Packing bitfields even more tightly


I have a problem with bitfields in derived classes.

With the g++ compiler, you can assign __attribute__((packed)) to a class and it will pack bitfields. So

class A
{
  public:
    int one:10;
    int two:10;
    int three:10;
} __attribute__ ((__packed__));

takes up only 4 bytes. So far, so good.
However, if you inherit a class, like this

class B
{
  public:
    int one:10;
    int two:10;
} __attribute__ ((__packed__));

class C : public B
{
  public:
    int three:10;
} __attribute__ ((__packed__));

I would expect class C, which has the same content as class A above, to have the same layout as well, i.e. take up 4 bytes. However, C turns out to occupy 5 bytes.

So my question is, am I doing something wrong, and if so, what? Or is this a problem with the compiler?
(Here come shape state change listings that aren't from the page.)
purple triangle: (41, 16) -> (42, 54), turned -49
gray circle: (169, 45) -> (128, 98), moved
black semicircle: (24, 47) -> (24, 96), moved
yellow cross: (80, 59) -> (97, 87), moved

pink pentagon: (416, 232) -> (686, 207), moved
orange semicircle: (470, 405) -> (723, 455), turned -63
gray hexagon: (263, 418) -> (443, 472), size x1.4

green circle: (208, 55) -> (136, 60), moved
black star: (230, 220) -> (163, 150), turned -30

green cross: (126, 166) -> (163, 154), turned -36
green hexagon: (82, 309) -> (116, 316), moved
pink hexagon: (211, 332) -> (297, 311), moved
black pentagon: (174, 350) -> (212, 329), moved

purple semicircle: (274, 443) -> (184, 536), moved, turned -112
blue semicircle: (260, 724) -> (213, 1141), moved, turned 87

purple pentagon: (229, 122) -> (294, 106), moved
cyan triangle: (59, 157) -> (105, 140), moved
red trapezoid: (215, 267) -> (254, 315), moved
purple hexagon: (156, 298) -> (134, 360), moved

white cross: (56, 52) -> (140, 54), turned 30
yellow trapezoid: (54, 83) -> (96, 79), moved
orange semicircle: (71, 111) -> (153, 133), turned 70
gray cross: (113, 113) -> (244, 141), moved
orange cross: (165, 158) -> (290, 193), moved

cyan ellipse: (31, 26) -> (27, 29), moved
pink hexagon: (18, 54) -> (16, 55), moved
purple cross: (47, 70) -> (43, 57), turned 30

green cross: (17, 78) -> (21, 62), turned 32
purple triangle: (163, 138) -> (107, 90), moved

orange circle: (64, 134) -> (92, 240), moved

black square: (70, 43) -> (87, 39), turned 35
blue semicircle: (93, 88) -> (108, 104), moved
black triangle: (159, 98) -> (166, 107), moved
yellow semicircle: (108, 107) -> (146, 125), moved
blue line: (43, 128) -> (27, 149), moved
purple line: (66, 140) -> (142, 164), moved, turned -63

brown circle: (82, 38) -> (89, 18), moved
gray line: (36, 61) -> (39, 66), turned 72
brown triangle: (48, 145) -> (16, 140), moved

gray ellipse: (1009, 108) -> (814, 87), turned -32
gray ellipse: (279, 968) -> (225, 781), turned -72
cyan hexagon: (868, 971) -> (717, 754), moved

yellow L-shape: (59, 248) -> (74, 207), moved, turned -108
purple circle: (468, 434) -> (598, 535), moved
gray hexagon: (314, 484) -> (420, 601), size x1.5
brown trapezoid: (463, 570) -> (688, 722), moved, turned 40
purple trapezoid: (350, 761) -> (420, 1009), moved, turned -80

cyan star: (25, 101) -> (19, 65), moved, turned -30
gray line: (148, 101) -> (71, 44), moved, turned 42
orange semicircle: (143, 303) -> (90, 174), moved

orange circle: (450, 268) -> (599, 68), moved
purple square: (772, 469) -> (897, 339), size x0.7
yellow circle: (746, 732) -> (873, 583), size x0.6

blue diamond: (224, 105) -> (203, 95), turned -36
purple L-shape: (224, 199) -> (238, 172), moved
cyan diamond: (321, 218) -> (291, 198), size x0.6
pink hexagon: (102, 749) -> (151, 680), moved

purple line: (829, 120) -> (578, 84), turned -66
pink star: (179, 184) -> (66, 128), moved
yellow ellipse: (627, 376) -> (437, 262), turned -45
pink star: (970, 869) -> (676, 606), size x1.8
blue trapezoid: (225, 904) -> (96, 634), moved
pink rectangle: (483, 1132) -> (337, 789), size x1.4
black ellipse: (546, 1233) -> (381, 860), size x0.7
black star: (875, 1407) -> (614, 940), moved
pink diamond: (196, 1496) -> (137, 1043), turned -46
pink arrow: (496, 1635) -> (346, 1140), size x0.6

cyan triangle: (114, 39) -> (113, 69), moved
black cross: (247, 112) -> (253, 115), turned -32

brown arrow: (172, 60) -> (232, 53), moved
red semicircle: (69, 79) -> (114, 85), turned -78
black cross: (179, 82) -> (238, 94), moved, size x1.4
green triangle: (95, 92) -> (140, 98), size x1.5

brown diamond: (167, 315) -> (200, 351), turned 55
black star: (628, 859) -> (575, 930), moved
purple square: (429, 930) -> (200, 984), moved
An oversight, a real bug?

I tried googling, but haven't really come up with anything, apart from a difference between Linux and Windows (where the compiler tries to emulate MSVC), which I'm not interested in. This is just on Linux.


Solution

  • I believe the problem is with B, which cannot easily be 2.5 bytes. It has to be at least 3 bytes.

    Theoretically, the derived class might be allowed to reuse padding from the base class, but I have never seen that happen.